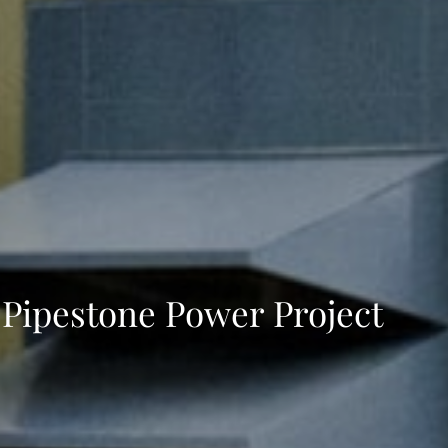
Pipestone Power Project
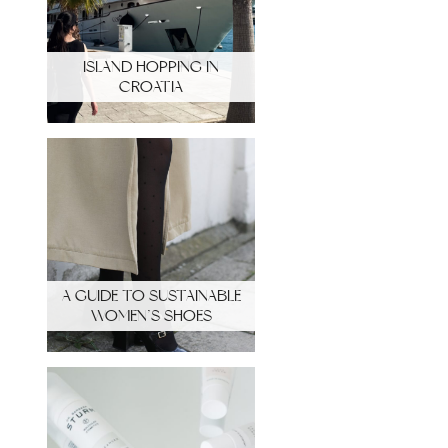
ISLAND HOPPING IN
CROATIA
A GUIDE TO SUSTAINABLE
WOMEN’S SHOES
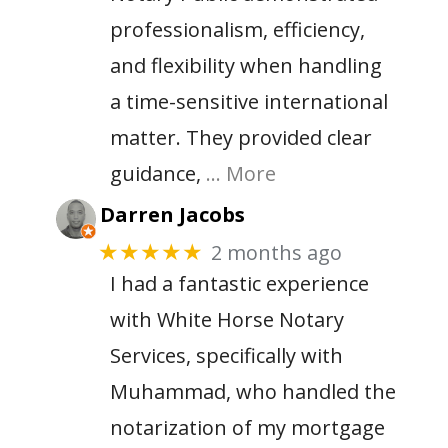
professionalism, efficiency,
and flexibility when handling
a time-sensitive international
matter. They provided clear
guidance,
… More
Darren Jacobs
2 months ago
★★★★★
I had a fantastic experience
with White Horse Notary
Services, specifically with
Muhammad, who handled the
notarization of my mortgage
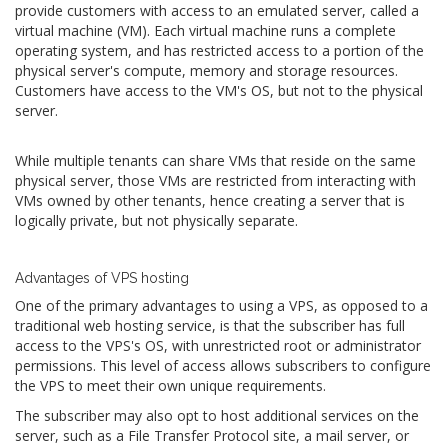
provide customers with access to an emulated server, called a
virtual machine (VM). Each virtual machine runs a complete
operating system, and has restricted access to a portion of the
physical server's compute, memory and storage resources.
Customers have access to the VM's OS, but not to the physical
server.
While multiple tenants can share VMs that reside on the same
physical server, those VMs are restricted from interacting with
VMs owned by other tenants, hence creating a server that is
logically private, but not physically separate.
Advantages of VPS hosting
One of the primary advantages to using a VPS, as opposed to a
traditional web hosting service, is that the subscriber has full
access to the VPS's OS, with unrestricted root or administrator
permissions. This level of access allows subscribers to configure
the VPS to meet their own unique requirements.
The subscriber may also opt to host additional services on the
server, such as a File Transfer Protocol site, a mail server, or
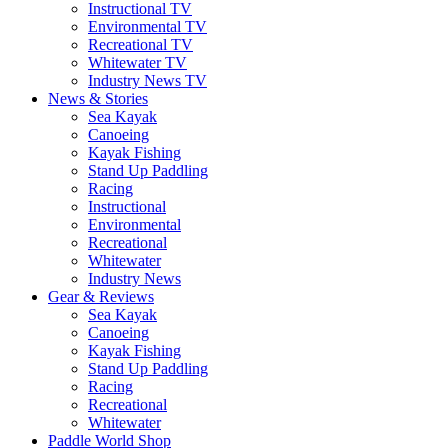
Instructional TV
Environmental TV
Recreational TV
Whitewater TV
Industry News TV
News & Stories
Sea Kayak
Canoeing
Kayak Fishing
Stand Up Paddling
Racing
Instructional
Environmental
Recreational
Whitewater
Industry News
Gear & Reviews
Sea Kayak
Canoeing
Kayak Fishing
Stand Up Paddling
Racing
Recreational
Whitewater
Paddle World Shop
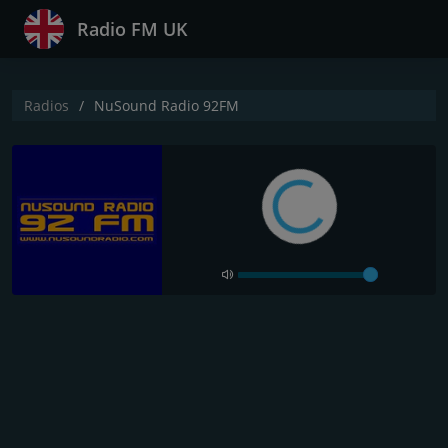
Radio FM UK
Radios
NuSound Radio 92FM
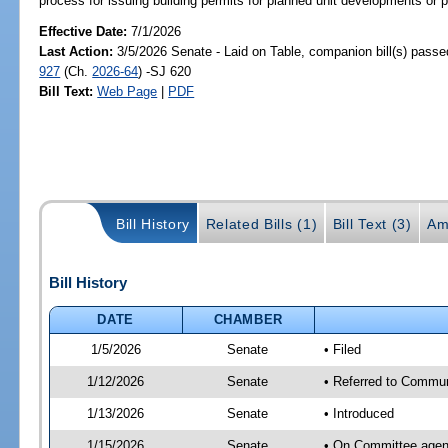
process for issuing building permits for planned unit developments or 
Effective Date:
7/1/2026
Last Action:
3/5/2026 Senate - Laid on Table, companion bill(s) pass
927
(Ch.
2026-64
) -SJ 620
Bill Text:
Web Page
|
PDF
Bill History
Related Bills (1)
Bill Text (3)
Am
Bill History
DATE
CHAMBER
1/5/2026
Senate
• Filed
1/12/2026
Senate
• Referred to Communi
1/13/2026
Senate
• Introduced
1/15/2026
Senate
• On Committee agend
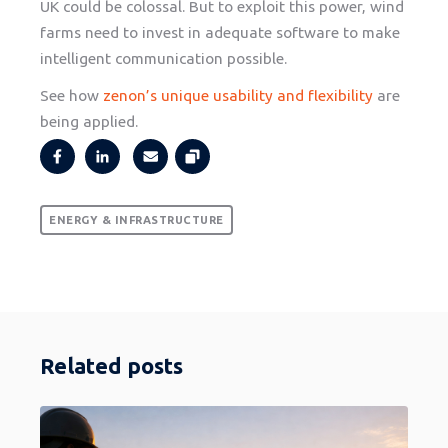
UK could be colossal. But to exploit this power, wind
farms need to invest in adequate software to make
intelligent communication possible.
See how
zenon’s unique usability and flexibility
are
being applied.
ENERGY & INFRASTRUCTURE
Related posts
┄┄┄┄┄┄┄┄┄┄
WHAT YOU SHOULD DO
Drop the images, then copy the data exactly.

WRITTEN REPLY
Pipestone Power Project
ISLAND HOPPING IN
CROATIA
A GUIDE TO SUSTAINABLE
WOMEN’S SHOES
professionalism, efficiency,
and flexibility when handling
a time-sensitive international
matter. They provided clear
guidance,
… More
Darren Jacobs
2 months ago
★★★★★
I had a fantastic experience
with White Horse Notary
Services, specifically with
Muhammad, who handled the
notarization of my mortgage
provide customers with access to an emulated server, called a
virtual machine (VM). Each virtual machine runs a complete
operating system, and has restricted access to a portion of the
physical server's compute, memory and storage resources.
Customers have access to the VM's OS, but not to the physical
server.
While multiple tenants can share VMs that reside on the same
physical server, those VMs are restricted from interacting with
VMs owned by other tenants, hence creating a server that is
logically private, but not physically separate.
Advantages of VPS hosting
One of the primary advantages to using a VPS, as opposed to a
traditional web hosting service, is that the subscriber has full
access to the VPS's OS, with unrestricted root or administrator
permissions. This level of access allows subscribers to configure
the VPS to meet their own unique requirements.
The subscriber may also opt to host additional services on the
server, such as a File Transfer Protocol site, a mail server, or
Instructional TV
Environmental TV
Recreational TV
Whitewater TV
Industry News TV
News & Stories
Sea Kayak
Canoeing
Kayak Fishing
Stand Up Paddling
Racing
Instructional
Environmental
Recreational
Whitewater
Industry News
Gear & Reviews
Sea Kayak
Canoeing
Kayak Fishing
Stand Up Paddling
Racing
Recreational
Whitewater
Paddle World Shop
Radio FM UK
Radios
NuSound Radio 92FM
process for issuing building permits for planned unit developments or 
Effective Date:
7/1/2026
Last Action:
3/5/2026 Senate - Laid on Table, companion bill(s) pass
927
(Ch.
2026-64
) -SJ 620
Bill Text:
Web Page
|
PDF
Bill History
Related Bills (1)
Bill Text (3)
Am
Bill History
DATE
CHAMBER
1/5/2026
Senate
• Filed
1/12/2026
Senate
• Referred to Communi
1/13/2026
Senate
• Introduced
1/15/2026
Senate
• On Committee agend
UK could be colossal. But to exploit this power, wind
farms need to invest in adequate software to make
intelligent communication possible.
See how
zenon’s unique usability and flexibility
are
being applied.
ENERGY & INFRASTRUCTURE
Related posts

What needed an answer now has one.